Pharmacological management of asthma includes long term control through the use of anti-inflammatories and long-acting bronchiodilators. Short term pharmacological management of acute exacerbations may be achieved with use of short-acting bronchiodilators. Both of these approaches require repeated and regular use of prescribed drugs. High doses of corticosteroid anti-inflammatory drugs can have serious side effects that require careful management. In addition, some patients are resistant to steroid treatment. The difficulty involved in patient compliance with pharmacologic management and the difficulty of avoiding stimulus that trigger asthma are common barriers to successful conventional asthma management. Accordingly, it would be desirable to provide a management system and method that does not require regular patient compliance.

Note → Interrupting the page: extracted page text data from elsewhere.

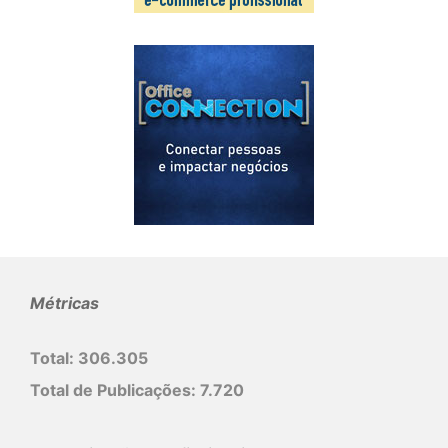
Métricas
Total:
306.305
Total de Publicações:
7.720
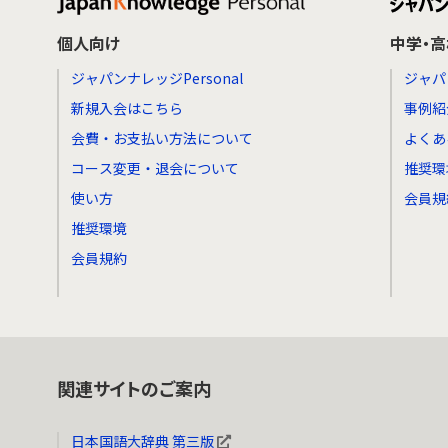
個人向け
中学・
ジャパンナレッジPersonal
ジャパ
新規入会はこちら
事例紹
会費・お支払い方法について
よくあ
コース変更・退会について
推奨環
使い方
会員規
推奨環境
会員規約
関連サイトのご案内
日本国語大辞典 第三版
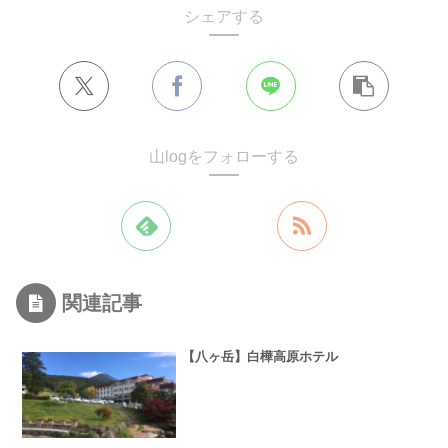
シェアする
山logをフォローする
関連記事
【八ヶ岳】白樺高原ホテル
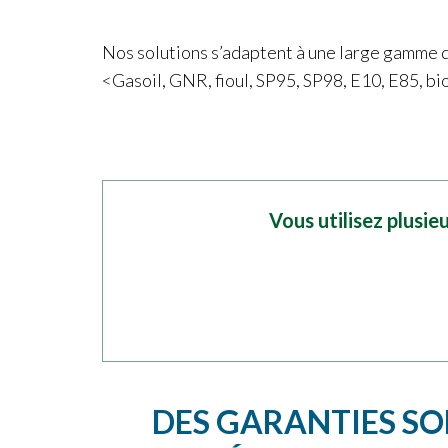
Nos solutions s’adaptent à une large gamme d
<Gasoil, GNR, fioul, SP95, SP98, E10, E85, b
Vous utilisez plusie
DES GARANTIES SOL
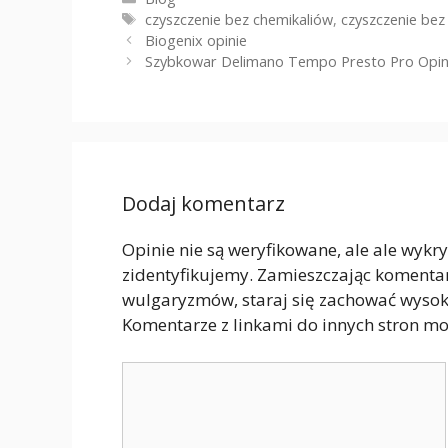
Tagi
czyszczenie bez chemikaliów
,
czyszczenie be
Biogenix opinie
Szybkowar Delimano Tempo Presto Pro Opin
Dodaj komentarz
Opinie nie są weryfikowane, ale ale wykr
zidentyfikujemy. Zamieszczając komenta
wulgaryzmów, staraj się zachować wyso
Komentarze z linkami do innych stron mo
Komentarz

Various energy delivering systems have been developed to intraluminally treat anatomical structures by the controlled application of energy to intraluminal surfaces. Such systems may be specifically configured to deliver energy to lung tissue because of the clinical demands caused by the heterogeneous nature of lung tissue, and specifically, variations in lung tissue lumen size due to the branching pattern of the tracheobronchial tree, variations in the vasculature of the lungs and variations in the type of tissue in the lungs, including cartilage, airway smooth muscle, and mucus glands and ducts. Accordingly, a system designed to delivery energy, and in some particular cases, radiofrequency energy, to lung tissue must take these variations into account and deliver energy in a controlled manner.
Medical procedures involving the controlled delivery of therapeutic energy to patient tissue are often demanding and may require a physician to perform several tasks at the same time. In addition, medical procedures or other procedures may require specific energy delivery parameters. As such, what has been needed is an energy delivery system with a user friendly control system that regulates and controls the delivery of energy, prevents operation or energy delivery if a fault in the energy delivery system is detected by the control system and provides the user with information delivered in an easy to understand format so that the information can be readily analyzed during a demanding medical procedure.
In addition, there remains a need to combine the treatment systems described herein with a mapping system that to eventually enable the user to rely on safety measures as well as algorithms to enhance the procedure.